#5MinuteFiction Week 68

What is 5MinuteFiction, you say? It’s an adrenaline-fueled, instant-gratification sort of writing contest. Sound fun? Great! Get in there and get dirty!

The Rules

* You get five minutes to write a piece of prose or poetry in any style or genre

* You must BEGIN your entry with the sentence: Finally, the digging was over.

(Note: The prompt is the word. The picture is for decoration/inspiration.)

* Post your entry as a comment to this post.

I’ll close the contest at 1:45. That gives you 5 minutes to write and ten to accommodate the vagaries of relative time, technology, and the fickle internets. If you are confused or just want to whine, feel free to email me.

At the close of the contest, this week’s guest judge, Brian Cortijo, @briancortijo, yet another author of one of my favorite stories in When the Hero Comes Home, the new anthology from Dragon Moon Press, will nominate five finalists.
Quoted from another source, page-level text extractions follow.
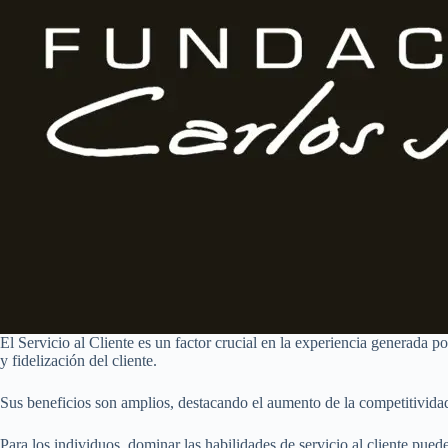
El Servicio al Cliente es un factor crucial en la experiencia generada p
y fidelización del cliente.
Sus beneficios son amplios, destacando el aumento de la competitividad
Para los individuos, dominar las habilidades de servicio al cliente pued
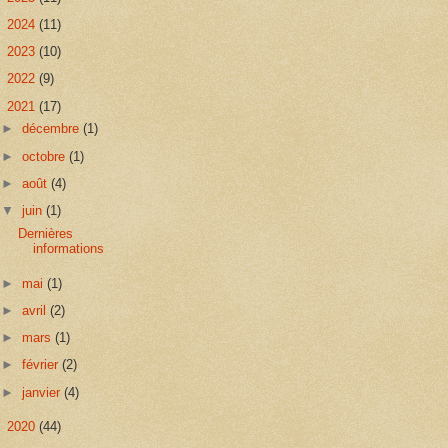
►
2024
(11)
►
2023
(10)
►
2022
(9)
▼
2021
(17)
►
décembre
(1)
►
octobre
(1)
►
août
(4)
▼
juin
(1)
Dernières
informations
►
mai
(1)
►
avril
(2)
►
mars
(1)
►
février
(2)
►
janvier
(4)
►
2020
(44)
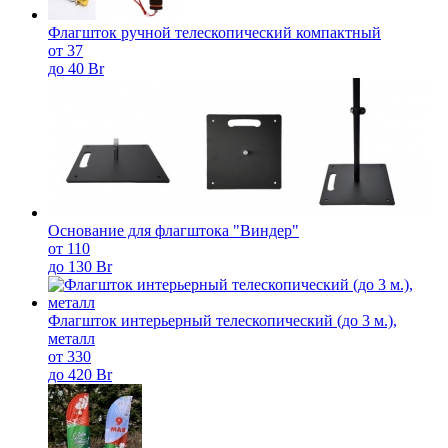
Флагшток ручной телескопический компактный
от 37
до 40 Br
Основание для флагштока "Виндер"
от 110
до 130 Br
Флагшток интерьерный телескопический (до 3 м.),
металл
от 330
до 420 Br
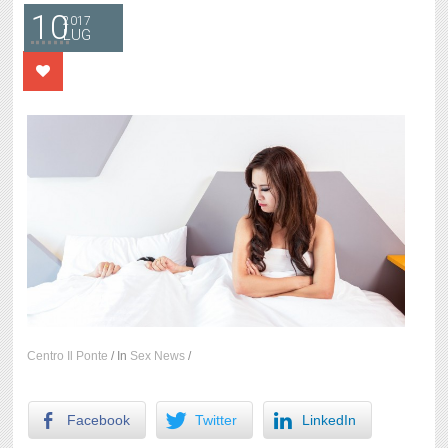
10
2017
LUG
Centro Il Ponte
/
In
Sex News
/
Facebook
Twitter
LinkedIn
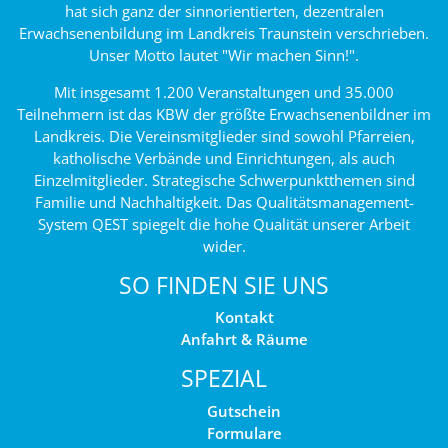
hat sich ganz der sinnorientierten, dezentralen
Erwachsenenbildung im Landkreis Traunstein verschrieben.
Unser Motto lautet "Wir machen Sinn!".
Mit insgesamt 1.200 Veranstaltungen und 35.000
Teilnehmern ist das KBW der größte Erwachsenenbildner im
Landkreis. Die Vereinsmitglieder sind sowohl Pfarreien,
katholische Verbände und Einrichtungen, als auch
Einzelmitglieder. Strategische Schwerpunktthemen sind
Familie und Nachhaltigkeit. Das Qualitätsmanagement-
System QEST spiegelt die hohe Qualität unserer Arbeit
wider.
SO FINDEN SIE UNS
Kontakt
Anfahrt & Räume
SPEZIAL
Gutschein
Formulare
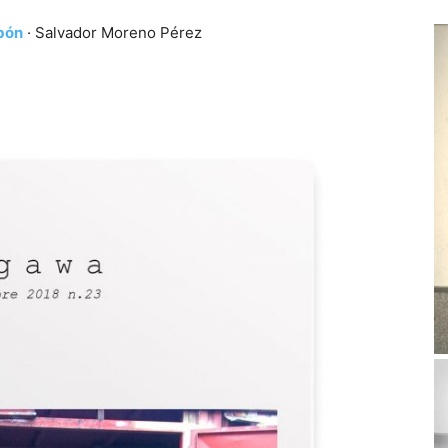
bón
· Salvador Moreno Pérez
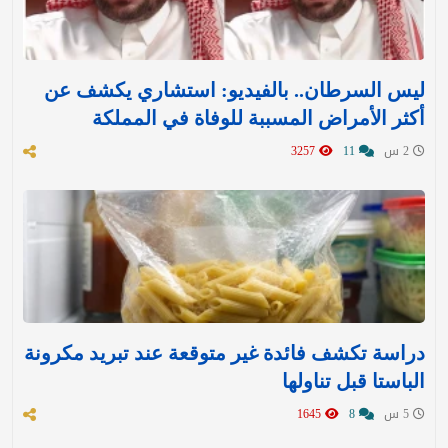
ليس السرطان.. بالفيديو: استشاري يكشف عن
أكثر الأمراض المسببة للوفاة في المملكة
2 س
11
3257
دراسة تكشف فائدة غير متوقعة عند تبريد مكرونة
الباستا قبل تناولها
5 س
8
1645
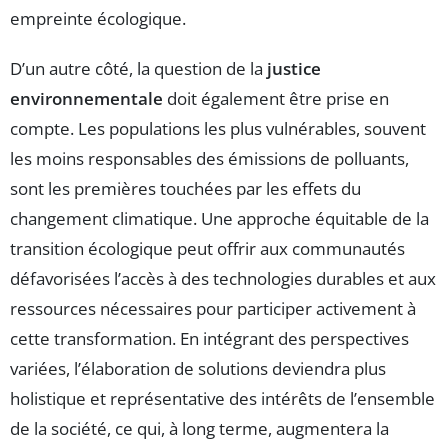
empreinte écologique.
D’un autre côté, la question de la
justice
environnementale
doit également être prise en
compte. Les populations les plus vulnérables, souvent
les moins responsables des émissions de polluants,
sont les premières touchées par les effets du
changement climatique. Une approche équitable de la
transition écologique peut offrir aux communautés
défavorisées l’accès à des technologies durables et aux
ressources nécessaires pour participer activement à
cette transformation. En intégrant des perspectives
variées, l’élaboration de solutions deviendra plus
holistique et représentative des intérêts de l’ensemble
de la société, ce qui, à long terme, augmentera la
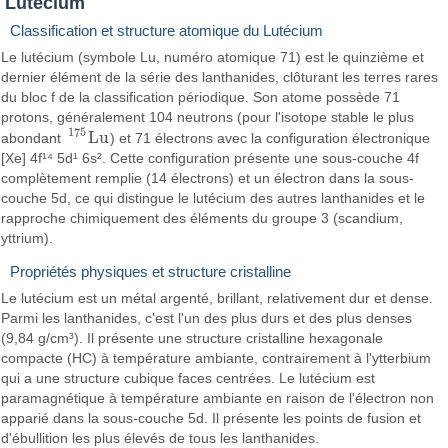
Lutécium
Classification et structure atomique du Lutécium
Le lutécium (symbole Lu, numéro atomique 71) est le quinzième et
dernier élément de la série des lanthanides, clôturant les terres rares
du bloc f de la classification périodique. Son atome possède 71
protons, généralement 104 neutrons (pour l'isotope stable le plus
175
L
u
abondant
) et 71 électrons avec la configuration électronique
175
L
u
[Xe] 4f¹⁴ 5d¹ 6s². Cette configuration présente une sous-couche 4f
complètement remplie (14 électrons) et un électron dans la sous-
couche 5d, ce qui distingue le lutécium des autres lanthanides et le
rapproche chimiquement des éléments du groupe 3 (scandium,
yttrium).
Propriétés physiques et structure cristalline
Le lutécium est un métal argenté, brillant, relativement dur et dense.
Parmi les lanthanides, c'est l'un des plus durs et des plus denses
(9,84 g/cm³). Il présente une structure cristalline hexagonale
compacte (HC) à température ambiante, contrairement à l'ytterbium
qui a une structure cubique faces centrées. Le lutécium est
paramagnétique à température ambiante en raison de l'électron non
apparié dans la sous-couche 5d. Il présente les points de fusion et
d'ébullition les plus élevés de tous les lanthanides.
I’ll put the nominees in a poll, and at 9:00 EDT tomorrow I’ll close the poll and declare the winner.

For updates, you can subscribe to my RSS Feed, “like” my Facebook Page, or follow me on twitter. Or follow us on twitter with the #5MinuteFiction hashtag.

What’s the prize? Well, usually, nothing. But we all tweet and/or blog about the winner of today’s contest so their fame and fortune will be assured. BUT: Brian has graciously offered a copy of When the Hero Comes Home to the winner and as part of my effort to get everyone in the world to read it, I’m giving away a Kindle version of When the Hero Comes Home, to one participant chosen at random!

A Few Notes:

* In the interest of time and formatting, it’s best to type straight into the comment box or notepad. It’s also smart to do a quick highlight and copy before you hit “post” just in case the internets decide to eat your entry. If your entry doesn’t appear right away, email me sometimes comments go into the suspected spam folder and I have to dig them out.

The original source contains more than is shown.